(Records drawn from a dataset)
----------------
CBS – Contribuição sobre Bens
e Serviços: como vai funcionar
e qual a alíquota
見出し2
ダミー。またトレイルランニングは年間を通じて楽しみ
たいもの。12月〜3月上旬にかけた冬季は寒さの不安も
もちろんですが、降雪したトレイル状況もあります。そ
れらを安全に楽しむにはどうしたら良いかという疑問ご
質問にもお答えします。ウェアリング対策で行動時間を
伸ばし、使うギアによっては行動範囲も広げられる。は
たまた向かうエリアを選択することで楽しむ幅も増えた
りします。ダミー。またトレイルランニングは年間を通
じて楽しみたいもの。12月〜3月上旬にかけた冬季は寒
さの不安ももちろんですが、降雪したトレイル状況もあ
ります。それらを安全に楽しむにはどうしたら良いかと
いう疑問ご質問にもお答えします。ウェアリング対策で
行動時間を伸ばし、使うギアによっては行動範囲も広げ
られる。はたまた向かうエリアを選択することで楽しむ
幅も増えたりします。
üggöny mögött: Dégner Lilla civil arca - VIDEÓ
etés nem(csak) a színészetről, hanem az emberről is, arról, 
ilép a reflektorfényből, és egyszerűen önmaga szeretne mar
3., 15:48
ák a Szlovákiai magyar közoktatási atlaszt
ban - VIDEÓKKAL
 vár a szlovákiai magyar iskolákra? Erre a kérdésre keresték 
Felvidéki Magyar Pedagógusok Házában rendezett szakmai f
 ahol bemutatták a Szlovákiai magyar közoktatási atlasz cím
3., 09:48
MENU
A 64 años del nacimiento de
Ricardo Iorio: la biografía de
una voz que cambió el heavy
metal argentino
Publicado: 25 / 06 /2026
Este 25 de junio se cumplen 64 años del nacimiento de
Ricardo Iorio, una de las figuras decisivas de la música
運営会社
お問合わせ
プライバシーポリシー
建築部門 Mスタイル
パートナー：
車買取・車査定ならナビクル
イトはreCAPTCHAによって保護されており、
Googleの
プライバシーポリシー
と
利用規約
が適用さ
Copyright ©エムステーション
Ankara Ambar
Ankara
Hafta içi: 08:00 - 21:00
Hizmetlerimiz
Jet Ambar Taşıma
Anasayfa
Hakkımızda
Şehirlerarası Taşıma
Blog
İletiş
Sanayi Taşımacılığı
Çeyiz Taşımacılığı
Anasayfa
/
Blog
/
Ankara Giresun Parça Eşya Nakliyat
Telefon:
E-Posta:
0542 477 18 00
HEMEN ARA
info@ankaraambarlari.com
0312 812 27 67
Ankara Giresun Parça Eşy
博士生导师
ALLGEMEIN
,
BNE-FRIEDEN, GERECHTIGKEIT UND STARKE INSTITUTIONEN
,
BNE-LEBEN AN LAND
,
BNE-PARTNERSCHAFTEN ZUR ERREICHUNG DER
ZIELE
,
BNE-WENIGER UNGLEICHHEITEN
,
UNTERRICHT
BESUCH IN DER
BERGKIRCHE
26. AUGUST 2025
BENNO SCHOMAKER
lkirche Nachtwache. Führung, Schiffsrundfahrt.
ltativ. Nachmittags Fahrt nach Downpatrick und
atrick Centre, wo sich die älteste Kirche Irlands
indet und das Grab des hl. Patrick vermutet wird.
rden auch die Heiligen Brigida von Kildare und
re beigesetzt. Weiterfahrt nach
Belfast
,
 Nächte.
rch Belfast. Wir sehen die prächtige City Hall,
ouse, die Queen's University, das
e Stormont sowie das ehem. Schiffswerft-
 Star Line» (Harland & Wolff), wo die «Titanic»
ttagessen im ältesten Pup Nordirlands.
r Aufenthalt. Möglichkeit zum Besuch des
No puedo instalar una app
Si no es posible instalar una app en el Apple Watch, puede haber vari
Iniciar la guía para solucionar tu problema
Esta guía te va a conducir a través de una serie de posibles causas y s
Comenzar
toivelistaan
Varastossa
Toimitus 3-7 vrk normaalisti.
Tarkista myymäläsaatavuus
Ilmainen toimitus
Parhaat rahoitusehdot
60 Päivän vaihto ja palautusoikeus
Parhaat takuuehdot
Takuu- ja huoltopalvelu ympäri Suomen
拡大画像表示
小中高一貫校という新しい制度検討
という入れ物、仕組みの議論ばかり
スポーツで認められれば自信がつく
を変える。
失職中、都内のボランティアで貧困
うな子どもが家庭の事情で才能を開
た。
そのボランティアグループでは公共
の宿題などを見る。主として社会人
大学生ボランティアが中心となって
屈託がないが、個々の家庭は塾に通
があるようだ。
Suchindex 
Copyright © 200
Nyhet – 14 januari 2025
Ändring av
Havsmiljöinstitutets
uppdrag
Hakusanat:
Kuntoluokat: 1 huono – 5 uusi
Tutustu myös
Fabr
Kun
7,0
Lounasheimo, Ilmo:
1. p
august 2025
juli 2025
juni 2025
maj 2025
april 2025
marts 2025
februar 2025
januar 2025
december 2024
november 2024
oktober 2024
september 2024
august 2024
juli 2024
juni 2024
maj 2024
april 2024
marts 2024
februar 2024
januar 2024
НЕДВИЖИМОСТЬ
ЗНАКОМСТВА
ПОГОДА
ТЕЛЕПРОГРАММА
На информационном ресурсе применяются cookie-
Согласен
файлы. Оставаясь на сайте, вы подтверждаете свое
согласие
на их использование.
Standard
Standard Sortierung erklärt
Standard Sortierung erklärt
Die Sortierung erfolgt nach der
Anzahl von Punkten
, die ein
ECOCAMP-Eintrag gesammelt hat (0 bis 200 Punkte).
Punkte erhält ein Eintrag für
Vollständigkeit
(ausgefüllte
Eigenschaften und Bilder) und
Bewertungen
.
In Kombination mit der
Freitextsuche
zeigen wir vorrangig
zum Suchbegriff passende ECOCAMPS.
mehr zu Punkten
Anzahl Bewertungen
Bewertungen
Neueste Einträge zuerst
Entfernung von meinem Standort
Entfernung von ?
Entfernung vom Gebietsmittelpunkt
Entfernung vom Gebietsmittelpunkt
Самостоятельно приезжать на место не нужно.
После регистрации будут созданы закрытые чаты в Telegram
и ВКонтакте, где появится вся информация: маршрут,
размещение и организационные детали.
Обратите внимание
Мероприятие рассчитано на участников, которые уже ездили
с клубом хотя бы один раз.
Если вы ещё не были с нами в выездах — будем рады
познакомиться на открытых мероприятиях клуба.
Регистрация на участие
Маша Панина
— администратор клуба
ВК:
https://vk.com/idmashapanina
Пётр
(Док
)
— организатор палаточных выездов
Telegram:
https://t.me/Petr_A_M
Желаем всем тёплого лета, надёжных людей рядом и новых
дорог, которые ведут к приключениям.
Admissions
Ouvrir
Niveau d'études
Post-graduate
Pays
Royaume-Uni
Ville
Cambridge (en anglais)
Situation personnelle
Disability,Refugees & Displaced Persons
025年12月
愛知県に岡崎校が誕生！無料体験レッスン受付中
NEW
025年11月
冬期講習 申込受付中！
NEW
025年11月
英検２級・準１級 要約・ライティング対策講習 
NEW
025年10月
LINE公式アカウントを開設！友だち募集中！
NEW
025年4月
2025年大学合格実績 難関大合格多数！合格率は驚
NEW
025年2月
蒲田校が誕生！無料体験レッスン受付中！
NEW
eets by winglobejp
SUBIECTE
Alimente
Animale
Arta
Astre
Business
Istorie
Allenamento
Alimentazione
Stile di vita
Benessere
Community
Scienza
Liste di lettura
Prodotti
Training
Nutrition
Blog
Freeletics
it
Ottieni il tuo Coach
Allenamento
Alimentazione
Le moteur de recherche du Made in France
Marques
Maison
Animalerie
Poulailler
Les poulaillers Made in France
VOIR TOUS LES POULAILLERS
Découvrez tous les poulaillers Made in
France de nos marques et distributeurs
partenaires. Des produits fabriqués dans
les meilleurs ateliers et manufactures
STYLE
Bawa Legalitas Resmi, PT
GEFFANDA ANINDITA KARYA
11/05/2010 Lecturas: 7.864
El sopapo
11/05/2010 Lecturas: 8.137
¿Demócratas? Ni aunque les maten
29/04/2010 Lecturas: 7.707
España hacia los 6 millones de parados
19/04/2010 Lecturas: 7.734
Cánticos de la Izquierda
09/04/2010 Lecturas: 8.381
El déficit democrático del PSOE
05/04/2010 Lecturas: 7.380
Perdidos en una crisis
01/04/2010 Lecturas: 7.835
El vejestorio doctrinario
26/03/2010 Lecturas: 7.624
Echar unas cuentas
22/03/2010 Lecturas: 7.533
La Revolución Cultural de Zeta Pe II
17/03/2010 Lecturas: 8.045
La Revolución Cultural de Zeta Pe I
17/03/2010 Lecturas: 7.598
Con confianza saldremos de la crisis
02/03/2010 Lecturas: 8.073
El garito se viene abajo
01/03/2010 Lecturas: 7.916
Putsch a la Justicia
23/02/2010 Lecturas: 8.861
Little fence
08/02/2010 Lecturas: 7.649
----------------
INSTRUCTIONS TO FOLLOW -
What are the lines above, starting at the one with "Обратите внимание" and ending at the one with "организатор палаточных выездов"? Give them again exactly, and only them.

EXERCISE SOLUTION -
Обратите внимание
Мероприятие рассчитано на участников, которые уже ездили
с клубом хотя бы один раз.
Если вы ещё не были с нами в выездах — будем рады
познакомиться на открытых мероприятиях клуба.
Регистрация на участие
Маша Панина
— администратор клуба
ВК:
https://vk.com/idmashapanina
Пётр
(Док
)
— организатор палаточных выездов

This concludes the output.